[Document structure recognition data]
══════════════════════════════
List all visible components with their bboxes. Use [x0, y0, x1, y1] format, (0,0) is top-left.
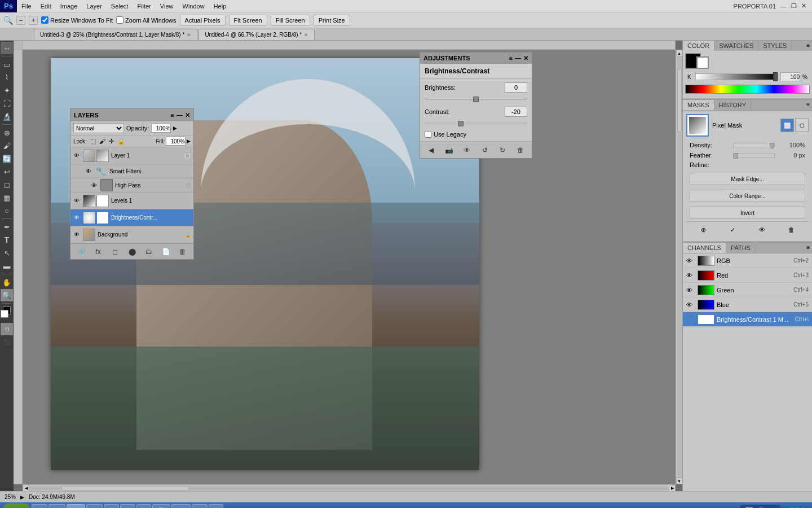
scroll-up-btn[interactable]: ▲: [676, 50, 683, 56]
scrollbar-horizontal[interactable]: ◀ ▶: [23, 484, 676, 491]
taskbar-pdf2[interactable]: 📄: [152, 504, 170, 508]
layer-item-background[interactable]: 👁 Background 🔒: [70, 226, 193, 243]
brightness-slider[interactable]: [425, 98, 527, 100]
resize-windows-check[interactable]: Resize Windows To Fit: [41, 16, 113, 24]
background-vis[interactable]: 👁: [73, 231, 81, 239]
feather-thumb[interactable]: [734, 153, 738, 159]
opacity-expand[interactable]: ▶: [173, 125, 177, 131]
scroll-v-thumb[interactable]: [677, 69, 682, 132]
k-value-input[interactable]: [780, 72, 800, 81]
scroll-h-thumb[interactable]: [61, 486, 189, 491]
screen-mode[interactable]: ⬛: [1, 336, 13, 348]
zoom-all-check[interactable]: Zoom All Windows: [116, 16, 176, 24]
adj-panel-move-icon[interactable]: ≡: [509, 55, 513, 62]
adj-back-btn[interactable]: ◀: [426, 144, 437, 156]
marquee-tool[interactable]: ▭: [1, 58, 13, 71]
contrast-slider[interactable]: [425, 122, 527, 124]
use-legacy-checkbox[interactable]: [425, 131, 431, 138]
contrast-thumb[interactable]: [458, 121, 464, 126]
brush-tool[interactable]: 🖌: [1, 139, 13, 152]
taskbar-explorer[interactable]: 🗂: [32, 504, 47, 508]
k-slider-track[interactable]: [695, 73, 778, 80]
channels-panel-menu[interactable]: ≡: [804, 243, 812, 253]
taskbar-chrome[interactable]: 🌐: [171, 504, 191, 508]
layers-panel-close[interactable]: ✕: [185, 112, 190, 119]
quick-select-tool[interactable]: ✦: [1, 84, 13, 97]
mask-load-btn[interactable]: ⊕: [698, 224, 709, 235]
actual-pixels-btn[interactable]: Actual Pixels: [180, 15, 226, 26]
start-button[interactable]: ⊞: [2, 503, 30, 508]
layer-item-smart-filters[interactable]: 👁 🔧 Smart Filters: [70, 164, 193, 178]
layers-panel-minimize[interactable]: —: [176, 112, 183, 119]
move-tool[interactable]: ↔: [1, 42, 13, 54]
adj-panel-close[interactable]: ✕: [523, 55, 528, 62]
levels1-vis[interactable]: 👁: [73, 197, 81, 205]
tab-history[interactable]: HISTORY: [714, 100, 752, 110]
layer-item-brightness[interactable]: 👁 Brightness/Contr...: [70, 209, 193, 226]
minimize-btn[interactable]: —: [780, 3, 787, 10]
gradient-tool[interactable]: ▦: [1, 191, 13, 204]
channel-brightness-mask[interactable]: Brightness/Contrast 1 M... Ctrl+\: [683, 312, 812, 327]
adj-reset-btn[interactable]: ↺: [479, 144, 491, 156]
crop-tool[interactable]: ⛶: [1, 97, 13, 110]
smart-filters-vis[interactable]: 👁: [85, 167, 92, 175]
scroll-v-track[interactable]: [677, 56, 682, 478]
menu-help[interactable]: Help: [209, 2, 231, 11]
add-adjustment-btn[interactable]: ⬤: [126, 246, 138, 257]
lock-paint[interactable]: 🖌: [99, 138, 105, 144]
clone-tool[interactable]: 🔄: [1, 152, 13, 165]
masks-panel-menu[interactable]: ≡: [804, 100, 812, 110]
scroll-right-btn[interactable]: ▶: [669, 485, 676, 492]
layer1-vis[interactable]: 👁: [73, 152, 81, 160]
channel-red-vis[interactable]: 👁: [686, 272, 695, 279]
tab-untitled3[interactable]: Untitled-3 @ 25% (Brightness/Contrast 1,…: [34, 29, 197, 40]
eyedropper-tool[interactable]: 🔬: [1, 110, 13, 122]
brightness-vis[interactable]: 👁: [73, 214, 81, 222]
k-slider-thumb[interactable]: [773, 72, 778, 81]
taskbar-monitor[interactable]: 🖥: [192, 504, 208, 508]
hand-tool[interactable]: ✋: [1, 276, 13, 288]
mask-apply-btn[interactable]: ✓: [727, 224, 738, 235]
scroll-down-btn[interactable]: ▼: [676, 478, 683, 484]
high-pass-vis[interactable]: 👁: [90, 181, 98, 189]
color-range-btn[interactable]: Color Range...: [690, 190, 805, 202]
scroll-h-track[interactable]: [29, 486, 669, 491]
density-thumb[interactable]: [770, 143, 774, 148]
channel-blue[interactable]: 👁 Blue Ctrl+5: [683, 297, 812, 312]
adj-refresh-btn[interactable]: ↻: [497, 144, 508, 156]
tab-untitled4-close[interactable]: ✕: [304, 32, 308, 38]
mask-mode[interactable]: ◻: [1, 323, 13, 335]
background-color[interactable]: [1, 310, 8, 318]
density-slider[interactable]: [733, 143, 775, 147]
taskbar-pdf1[interactable]: A: [136, 504, 151, 508]
adj-panel-header[interactable]: ADJUSTMENTS ≡ — ✕: [420, 52, 532, 64]
scroll-left-btn[interactable]: ◀: [23, 485, 29, 492]
channel-rgb-vis[interactable]: 👁: [686, 257, 695, 264]
brightness-thumb[interactable]: [473, 97, 479, 102]
taskbar-mail[interactable]: ✉: [209, 504, 223, 508]
tab-channels[interactable]: CHANNELS: [683, 243, 726, 253]
channel-blue-vis[interactable]: 👁: [686, 301, 695, 308]
menu-layer[interactable]: Layer: [82, 2, 107, 11]
healing-tool[interactable]: ⊕: [1, 126, 13, 139]
mask-edge-btn[interactable]: Mask Edge...: [690, 173, 805, 185]
fill-expand[interactable]: ▶: [187, 138, 191, 144]
adj-camera-btn[interactable]: 📷: [443, 144, 454, 156]
path-select-tool[interactable]: ↖: [1, 247, 13, 259]
layer-item-high-pass[interactable]: 👁 High Pass ⬡: [70, 178, 193, 192]
vector-mask-btn[interactable]: ⬡: [795, 119, 809, 132]
tab-swatches[interactable]: SWATCHES: [714, 41, 758, 51]
restore-btn[interactable]: ❐: [791, 2, 797, 10]
contrast-value[interactable]: [505, 107, 527, 117]
taskbar-indesign[interactable]: Id: [104, 504, 120, 508]
add-style-btn[interactable]: fx: [92, 246, 104, 257]
tab-color[interactable]: COLOR: [683, 41, 714, 51]
lock-transparent[interactable]: ⬚: [90, 138, 96, 145]
color-picker[interactable]: [1, 306, 13, 321]
new-group-btn[interactable]: 🗂: [143, 246, 155, 257]
channel-red[interactable]: 👁 Red Ctrl+3: [683, 268, 812, 283]
tab-untitled3-close[interactable]: ✕: [187, 32, 191, 38]
add-mask-btn[interactable]: ◻: [109, 246, 121, 257]
background-swatch[interactable]: [696, 56, 709, 69]
menu-file[interactable]: File: [17, 2, 36, 11]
══════════════════════════════
> [Problem requirements]:
Show each line of the records above containing "channels".

> [Task solution]:
channels-panel-menu[interactable]: ≡: [804, 243, 812, 253]
tab-channels[interactable]: CHANNELS: [683, 243, 726, 253]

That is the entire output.